Improving Security: FortiVid and FortiDoc
Video surveillance systems, such as FortiCamera, help keep an eye on valuable assets, customers, employees and suspects by providing video feeds from every conceivable situation and location. The footage can be retrieved, as requested, to investigate or analyze a certain event. In other cases, an operator watches the live video and reacts immediately to unconventional activity.
For both cases, tools are available to facilitate the process. Motion detection can draw attention to events that might include suspicious behavior, or allow for a quicker browsing of hours of footage. Traditionally, facial recognition is largely done manually. In a similar manner to how a human guard would recognize a face from previous videos, an algorithm could carry out the same task, ultimately more accurately, faster and without losing concentration.
Dr. Mohamed Abdel-Mottaleb, professor and chair of the Department of Electrical and Computer Engineering at the College of Engineering, received a research grant from Fortinet to develop analytic tools that can remember faces of individuals and detect them again in other cameras and at other times.

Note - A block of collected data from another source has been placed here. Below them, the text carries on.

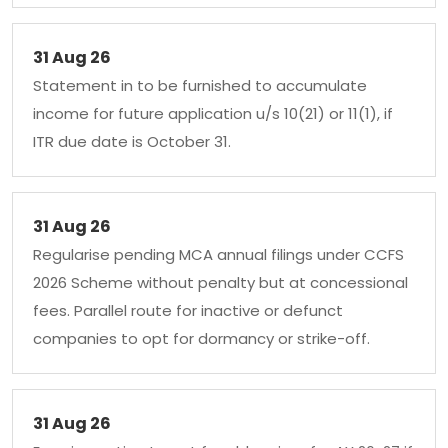
31 Aug 26
Statement in to be furnished to accumulate
income for future application u/s 10(21) or 11(1), if
ITR due date is October 31.
31 Aug 26
Regularise pending MCA annual filings under CCFS
2026 Scheme without penalty but at concessional
fees. Parallel route for inactive or defunct
companies to opt for dormancy or strike-off.
31 Aug 26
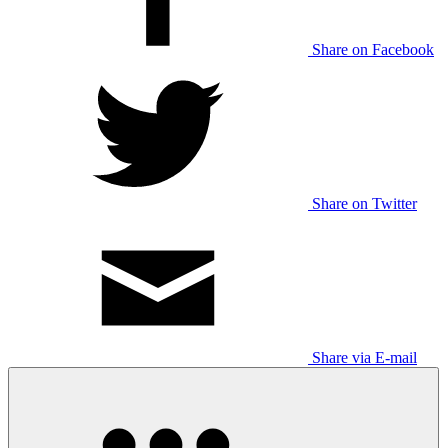
Share on Facebook
Share on Twitter
Share via E-mail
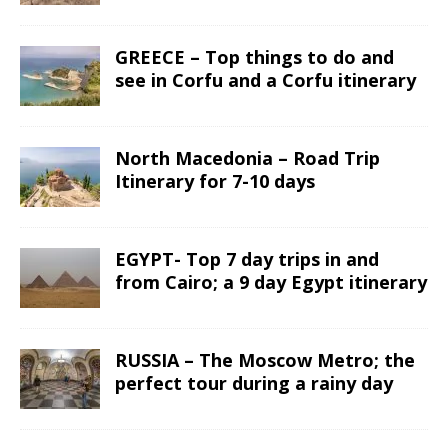
GREECE – Top things to do and
see in Corfu and a Corfu itinerary
North Macedonia – Road Trip
Itinerary for 7-10 days
EGYPT- Top 7 day trips in and
from Cairo; a 9 day Egypt itinerary
RUSSIA – The Moscow Metro; the
perfect tour during a rainy day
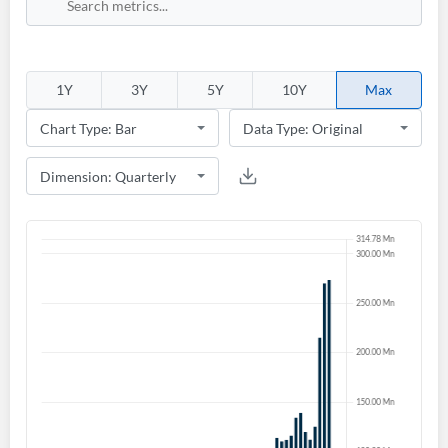
1Y
3Y
5Y
10Y
Max
Create an account
Start your journey with us today. It's free!
Sign In
Welcome back! Please enter your details.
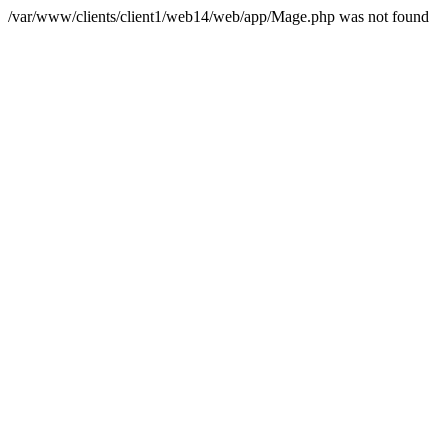
/var/www/clients/client1/web14/web/app/Mage.php was not found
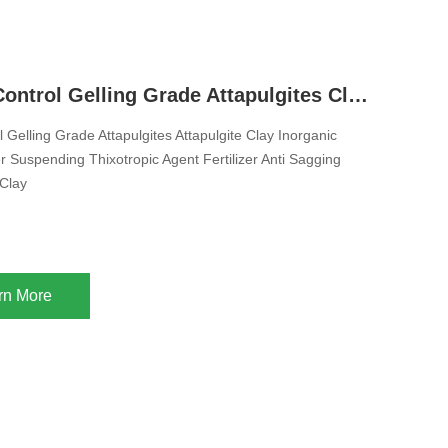
Syneresis Control Gelling Grade Attapulgites Clay Inorganic Rheology Modifier Suspending Thixotropic Agent Fertilizer Anti Sagging Agent Clay Thickener For Liquid Pesticide Fertilizer Animal Feed
 Gelling Grade Attapulgites Attapulgite Clay Inorganic
r Suspending Thixotropic Agent Fertilizer Anti Sagging
Clay
rn More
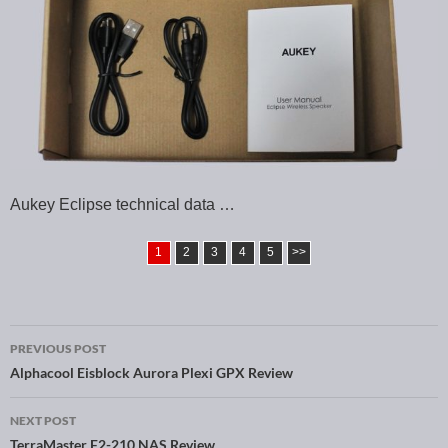
Aukey Eclipse technical data …
1
2
3
4
5
>>
PREVIOUS POST
Post navigation
Alphacool Eisblock Aurora Plexi GPX Review
NEXT POST
TerraMaster F2-210 NAS Review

Automated facial recognition (AFR) technology is vital for building automated surveillance systems. However, incorporating AFR into current surveillance systems poses a plethora of issues in unconstrained environments where there can be facial images with different viewing angles, varying lighting conditions, low resolution, and moving targets.

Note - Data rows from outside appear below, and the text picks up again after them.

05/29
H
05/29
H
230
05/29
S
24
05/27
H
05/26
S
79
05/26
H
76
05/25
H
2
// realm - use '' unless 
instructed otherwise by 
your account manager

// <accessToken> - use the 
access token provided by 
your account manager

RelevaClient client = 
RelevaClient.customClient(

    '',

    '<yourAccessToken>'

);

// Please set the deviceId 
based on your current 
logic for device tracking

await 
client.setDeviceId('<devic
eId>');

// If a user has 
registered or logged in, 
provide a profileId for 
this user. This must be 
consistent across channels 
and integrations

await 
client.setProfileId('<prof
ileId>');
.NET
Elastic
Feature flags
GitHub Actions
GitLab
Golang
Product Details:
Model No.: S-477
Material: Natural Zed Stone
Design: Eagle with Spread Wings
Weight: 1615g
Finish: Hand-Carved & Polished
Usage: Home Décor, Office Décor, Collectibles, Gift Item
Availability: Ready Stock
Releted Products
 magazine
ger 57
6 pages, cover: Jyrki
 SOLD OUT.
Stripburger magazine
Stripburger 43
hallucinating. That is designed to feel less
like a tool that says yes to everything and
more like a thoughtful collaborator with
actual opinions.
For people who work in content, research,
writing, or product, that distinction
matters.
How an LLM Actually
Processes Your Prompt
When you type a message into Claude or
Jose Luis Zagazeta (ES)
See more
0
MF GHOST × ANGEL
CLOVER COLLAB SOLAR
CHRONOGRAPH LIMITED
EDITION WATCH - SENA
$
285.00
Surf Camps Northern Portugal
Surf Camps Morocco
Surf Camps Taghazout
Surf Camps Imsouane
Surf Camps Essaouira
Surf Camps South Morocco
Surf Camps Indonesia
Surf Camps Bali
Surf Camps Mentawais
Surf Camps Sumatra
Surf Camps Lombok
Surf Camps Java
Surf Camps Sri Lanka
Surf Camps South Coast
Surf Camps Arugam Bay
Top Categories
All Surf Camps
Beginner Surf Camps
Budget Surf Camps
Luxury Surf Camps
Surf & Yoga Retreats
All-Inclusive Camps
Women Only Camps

To target such issues, Abdel-Mottaleb explains that “the system will include components that identify frames which are more suitable for facial recognition from the video stream, use super-resolution methods, if possible, to obtain higher resolution images of the subjects’ faces, and use these images for learning and for identification.”
“The goal of this project started with a literature survey of the available methods for human identification using low-resolution images,” says Abdel-Mottaleb. “This was done in collaboration with Dr. Westendrop from Fortinet; we established the system requirements and a high-level design of the system.”
An initial prototype of the system is currently in development in order to show the benefit of this technology in automating the surveillance process. The emphasis will be on making the system more robust and accurate.
The second part of the research project consists of creating an algorithm, named FortiDoc, that will ultimately protect electronic medical records (EMRs) on a real-time basis. An EMR is a digital version of a paper chart that contains a patient’s medical history. An EMR is mostly used by providers for diagnosis and treatment.
The team that will execute this phase of the project consists of researchers from the Department of Electrical and Computer Engineering and the Miller School of Medicine.
Although there are already systems – based on overnight analysis – for protecting EMRs, this project focuses on real-time detection of privacy violations to then stop them in real-time.
“As with the other half of the project,” explains Abdel-Mottaleb, “a comprehensive literature survey will be undertaken to understand the pros and cons of available systems that are focused on securing EMRs. Then, we will develop a high-level design for the new system by establishing system requirements in collaboration with the medical team and experts from Fortinet.”
The project is officially titled, “Toward FortiVault, FortiDoc and FortiVid.”